To solve for the area under the function \( t(x) = 6 - x \) from some point \( x \) to 6, we use the definite integral \( \int_{x}^{6} (6 - x) \, dx \). This calculation helps us understand the accumulation of values from the starting point \( x \) to the endpoint 6.

• Understanding the limits: The values at the bottom \( x \) and top \( 6 \) of the integral represent the starting and ending points of the area computation.
• Overall, definite integrals help turn continuous growth, decrease, or fluctuation into a tangible value, often representing physical quantities like distance, area, or volume.

The antiderivative, or the indefinite integral, is the reverse process of differentiation. Through integration, we find a function whose derivative returns the original function we started with.
In the exercise, the task was to compute the antiderivative of \( t(x) = 6 - x \). This involves finding a function \( F(x) \) such that its derivative \( F'(x) \) would equal \( t(x) \).

• For \( 6 \), the antiderivative is \( 6x \).
• For \( -x \), the antiderivative is \( -\frac{x^2}{2} \).

Thus, the complete antiderivative of \( t(x) = 6 - x \) is \( 6x - \frac{x^2}{2} \). This result allows us to integrate any instance of \( t(x) \) over its domain.

Calculating the area under a function corresponds to integrating the function over a given interval. This area is the function \( f(x) \) discussed in the problem.
To find \( f(x) \), you evaluate the antiderivative \( 6x - \frac{x^2}{2} \) at the interval's boundaries. In this case, the boundaries are \( x \) and 6.
The expression \( \left[ 6x - \frac{x^2}{2} \right]_{x}^{6} \) gives us the net area as: \( f(x) = (36 - 18) - (6x - \frac{x^2}{2}) = 18 - 6x + \frac{x^2}{2} \).

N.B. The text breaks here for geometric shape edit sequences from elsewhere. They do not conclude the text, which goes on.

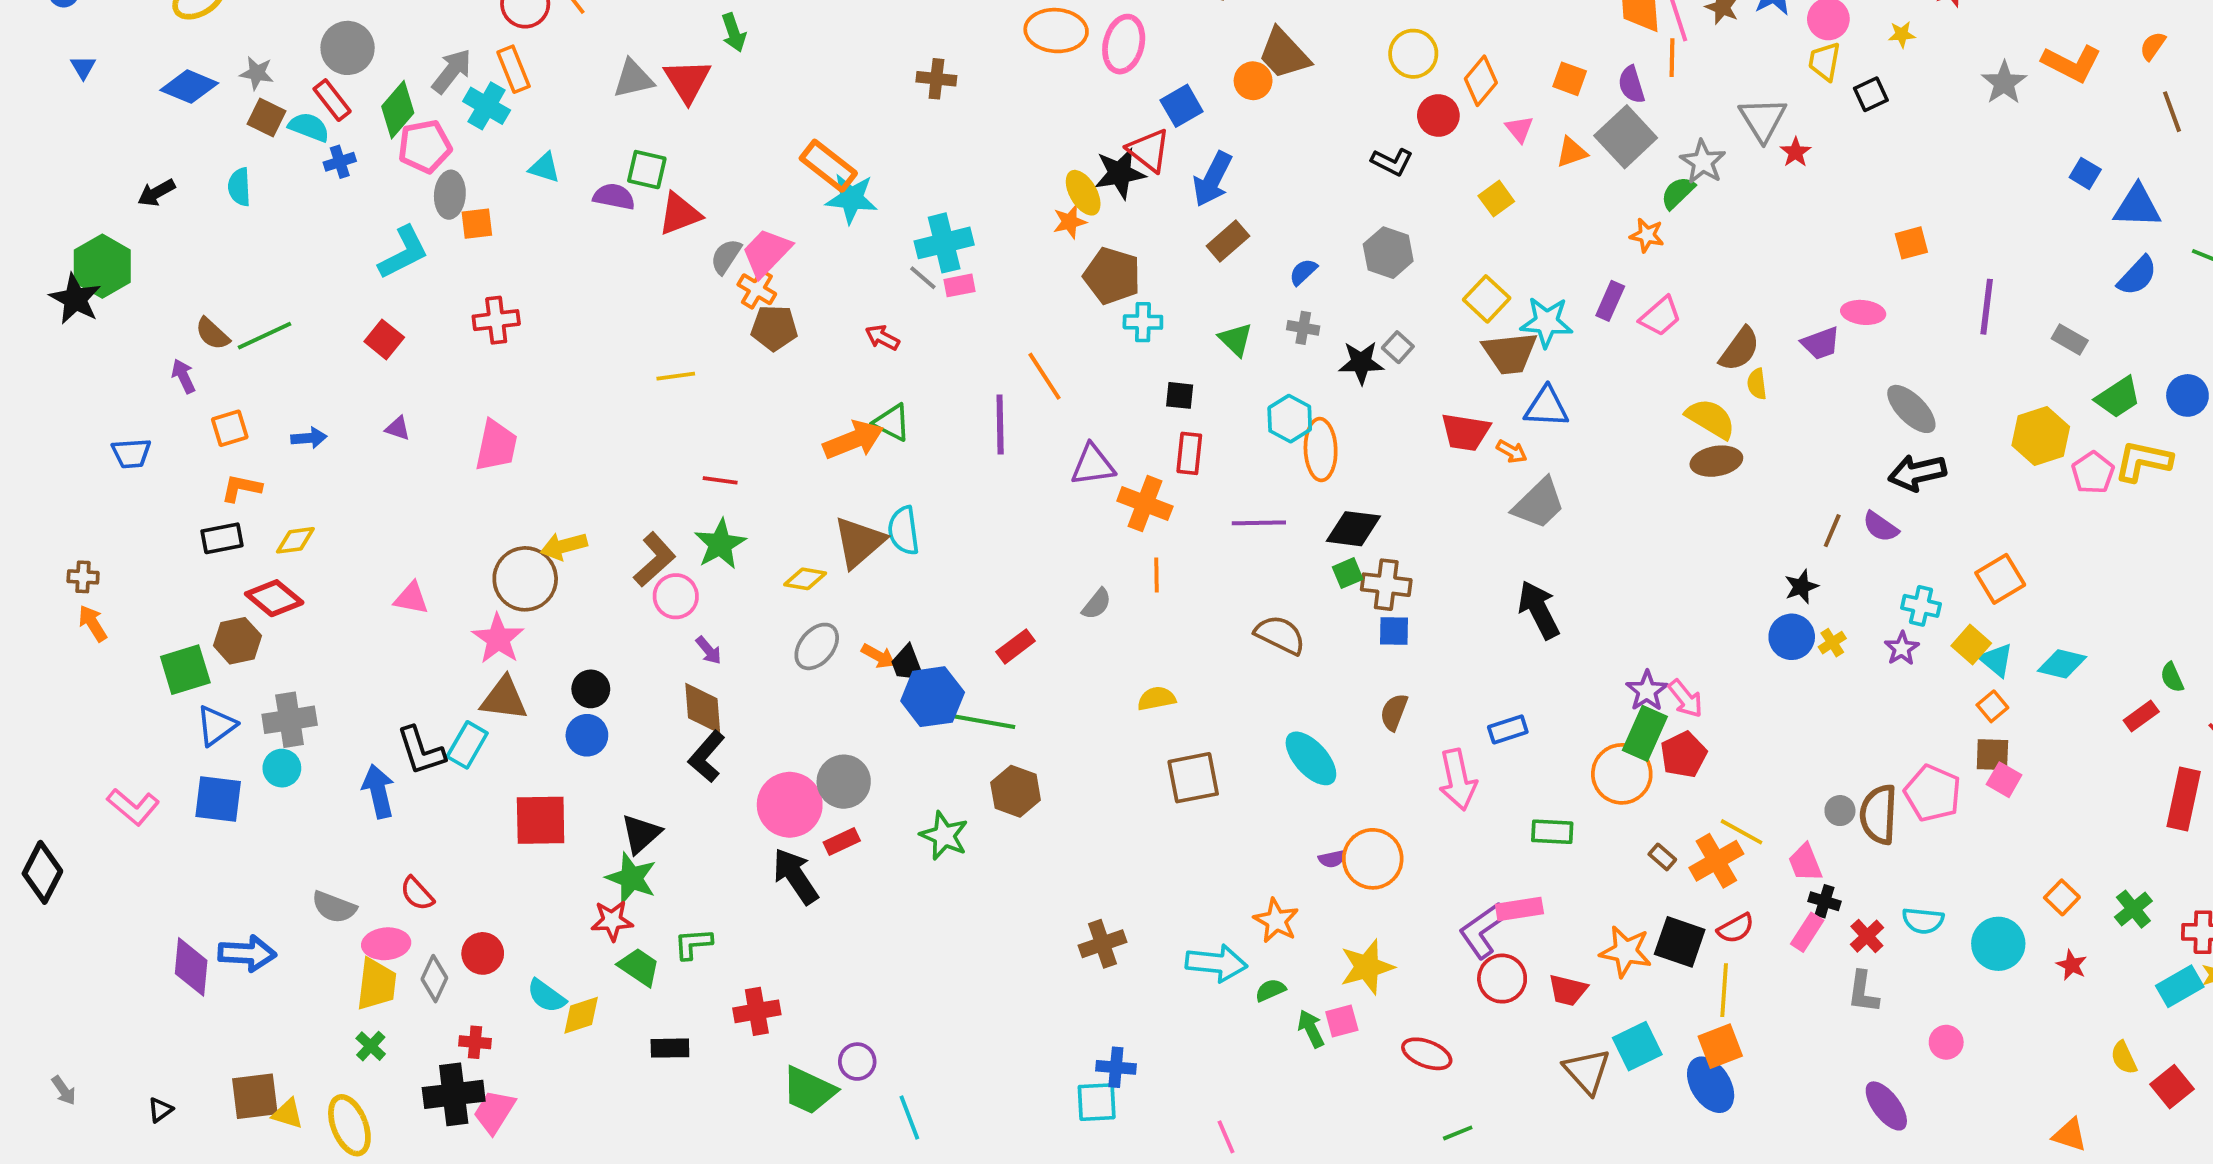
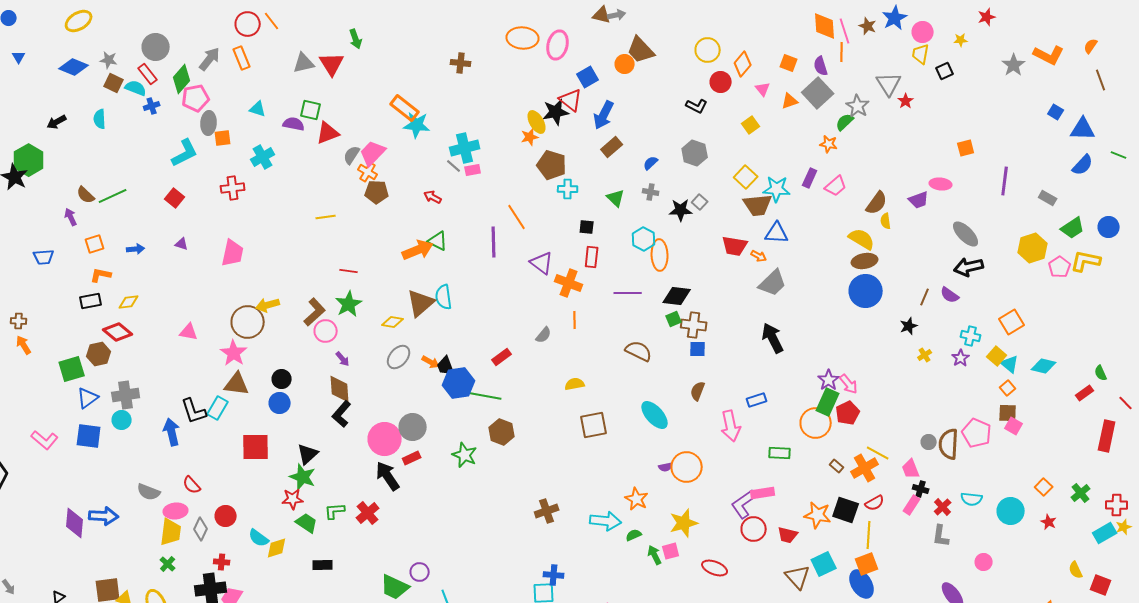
cyan cross: (487, 106) -> (263, 157), moved, turned 30
purple triangle: (1093, 465) -> (542, 263), turned 45
blue circle: (1792, 637) -> (866, 291), moved, size x1.4
red cross: (757, 1011) -> (368, 513), moved, turned -30
red square: (2172, 1087) -> (1101, 585), turned -30

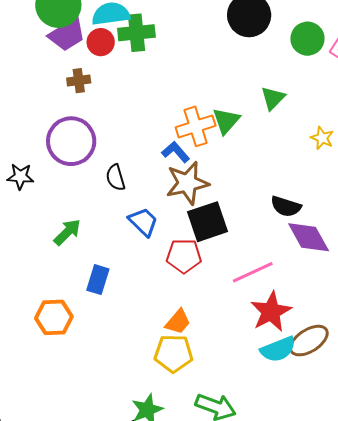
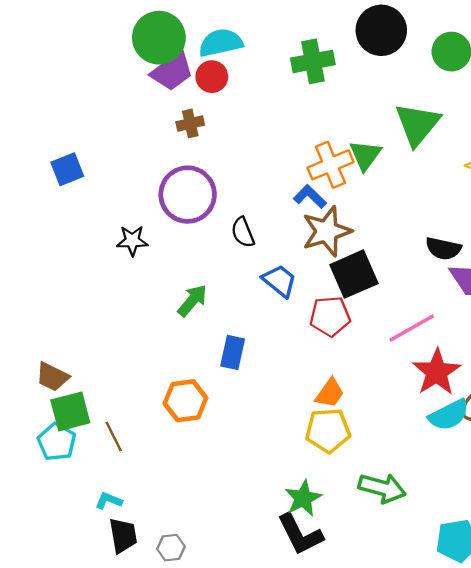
green cross: (136, 33) -> (313, 61), moved
green triangle: (273, 98) -> (417, 124), size x1.6

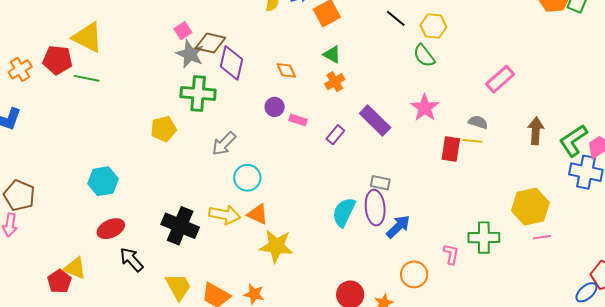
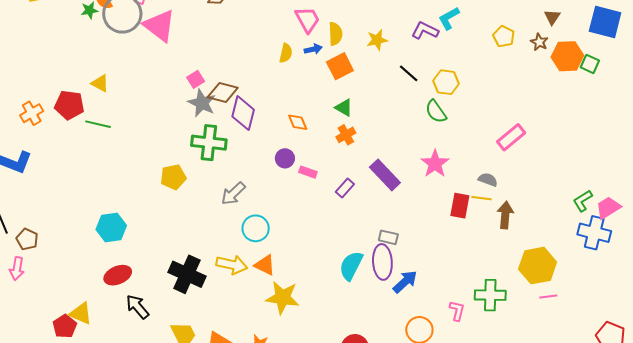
yellow triangle: (88, 37) -> (100, 83), size x0.6
brown arrow: (536, 131) -> (505, 215), moved
green L-shape: (573, 141) -> (583, 201), size x0.7
brown pentagon: (19, 195) -> (27, 239), size x0.7

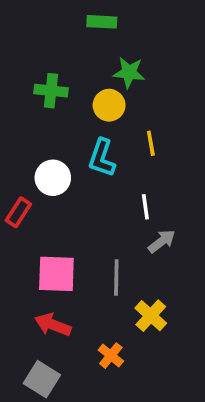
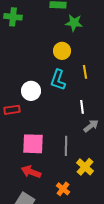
green star: (129, 73) -> (74, 23), moved
green cross: (51, 91) -> (13, 17), moved
red rectangle: (18, 212) -> (12, 110), turned 49

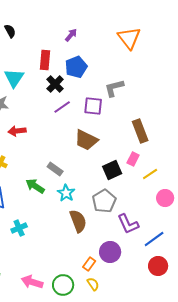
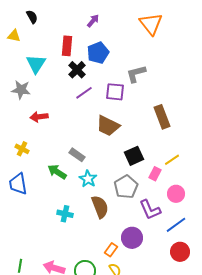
pink rectangle: (133, 159) -> (155, 174), moved
pink circle: (165, 198) -> (176, 194), moved
cyan cross: (19, 228) -> (65, 214), moved, turned 35

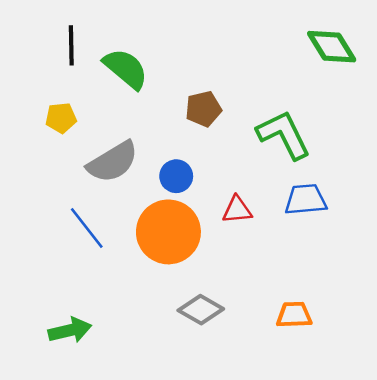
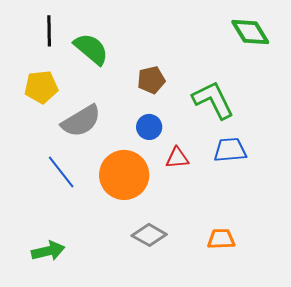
yellow pentagon: (61, 118) -> (41, 87), size x1.4
blue circle: (176, 176) -> (149, 127), moved

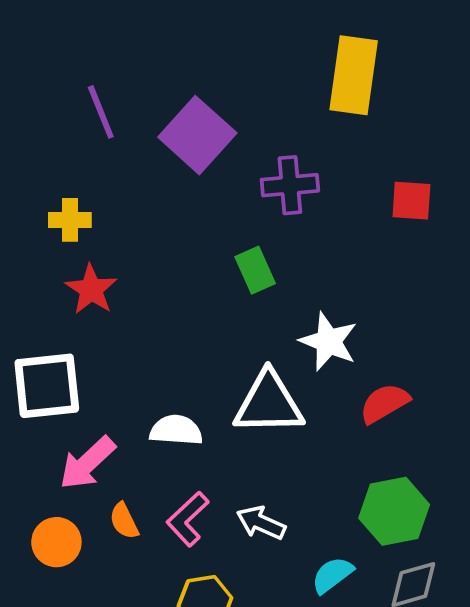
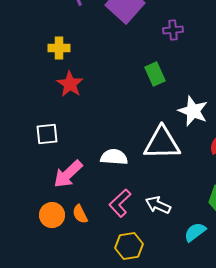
purple cross: (290, 185) -> (173, 30), size x0.7
white square: (47, 386) -> (47, 134), size x0.6
orange semicircle: (124, 521) -> (80, 214), moved

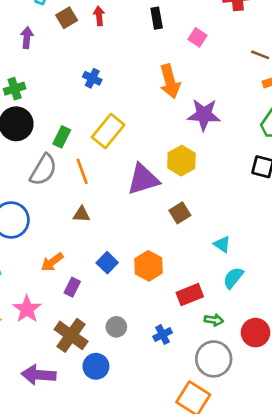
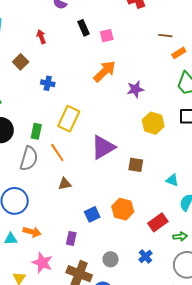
brown square: (67, 18) -> (21, 62), moved
pink square: (198, 37) -> (107, 36), moved, turned -32
orange arrow: (170, 81) -> (105, 71), turned -105
purple star: (204, 115) -> (135, 89), size x0.7
yellow hexagon: (181, 161) -> (153, 123), moved
brown square: (180, 213) -> (136, 165), turned -35
orange arrow: (52, 262) -> (32, 232), moved, turned -114
blue square: (107, 263) -> (92, 214), turned 35

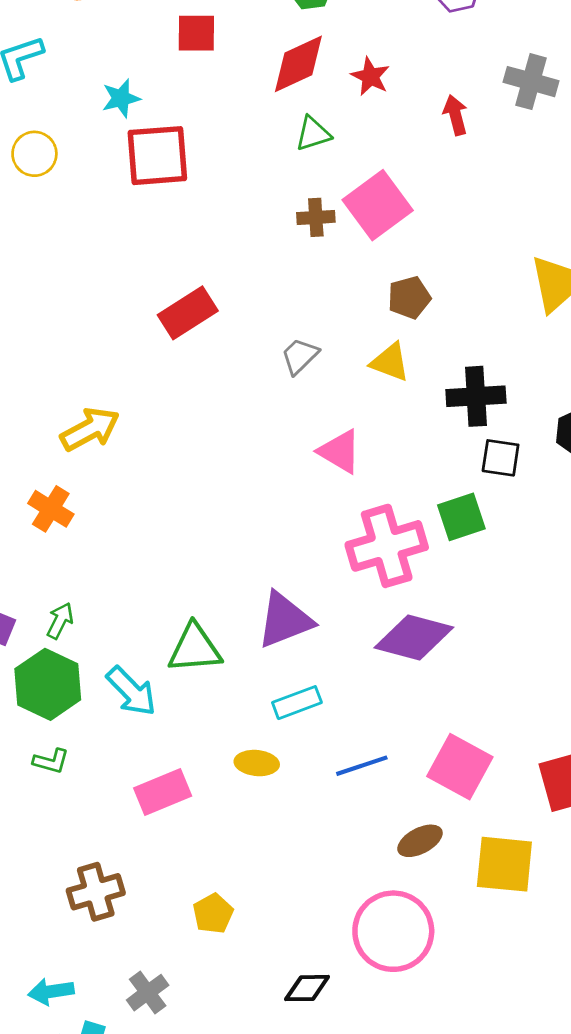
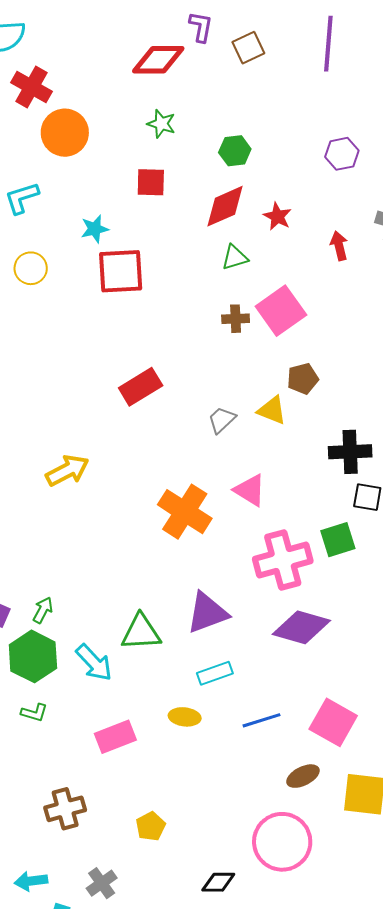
yellow triangle: (390, 362) -> (272, 410), moved
orange cross: (51, 509) -> (185, 512), moved, size x1.6

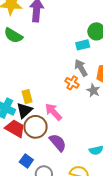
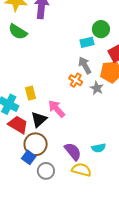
black triangle: (24, 110) -> (39, 119), moved
brown circle: (36, 127) -> (36, 144), moved
purple semicircle: (58, 143) -> (73, 151), moved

• This expression captures the cumulative area beneath \( t(x) = 6 - x \) from \( x \) to 6.
• It is an application of the fundamental theorem of calculus, linking differentiation with integration.

The derivative concept measures how a function changes as its input changes. In simpler terms, it is the slope or rate of change of a function at any point. Differentiating the area function \( f(x) = 18 - 6x + \frac{x^2}{2} \) helps find how quickly the area under the function is changing.
The differentiation is performed term by term:

• The derivative of \( 18 \), a constant, is \( 0 \).
• The derivative of \( -6x \) is \( -6 \).
• The derivative of \( \frac{x^2}{2} \) is \( x \).

Thus, the derivative \( f'(x) = -6 + x \) describes how the area function \( f(x) \) changes as \( x \) changes. It turns out that \( f'(x) \) is the negative of \( t(x) \), showing the profound relationship between integration and differentiation.